(Stored data)

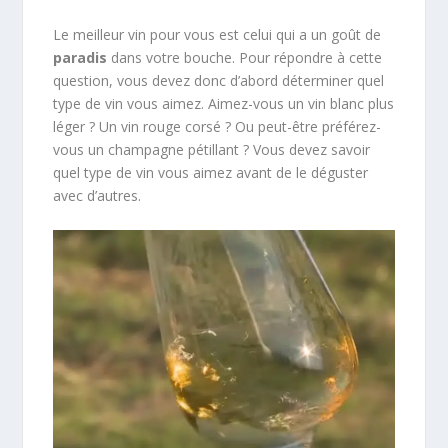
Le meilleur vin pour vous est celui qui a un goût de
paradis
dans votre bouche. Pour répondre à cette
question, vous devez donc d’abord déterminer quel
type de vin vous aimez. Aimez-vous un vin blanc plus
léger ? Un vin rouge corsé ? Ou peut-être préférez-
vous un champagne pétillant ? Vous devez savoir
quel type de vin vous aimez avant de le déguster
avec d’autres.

(End Stored data)
(Stored data)

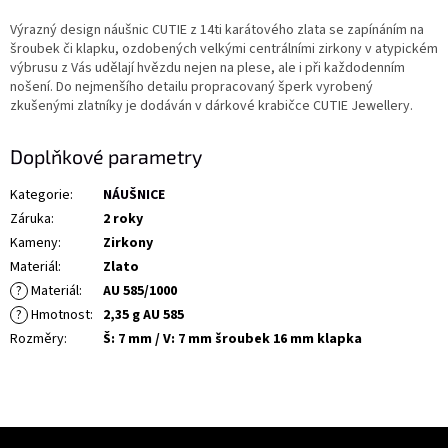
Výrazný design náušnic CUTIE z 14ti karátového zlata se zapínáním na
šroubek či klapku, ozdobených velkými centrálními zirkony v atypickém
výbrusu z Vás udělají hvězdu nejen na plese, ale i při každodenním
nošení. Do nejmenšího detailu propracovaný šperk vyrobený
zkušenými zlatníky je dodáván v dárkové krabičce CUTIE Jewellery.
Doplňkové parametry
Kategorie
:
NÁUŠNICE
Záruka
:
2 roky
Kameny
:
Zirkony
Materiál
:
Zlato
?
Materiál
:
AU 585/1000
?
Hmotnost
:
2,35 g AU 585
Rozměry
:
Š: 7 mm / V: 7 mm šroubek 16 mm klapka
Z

(End Stored data)

Please, from the material above, copy only the lines from the line with "quel type de" up to and including the line with "avec d’autres.", exactly as written.

quel type de vin vous aimez avant de le déguster
avec d’autres.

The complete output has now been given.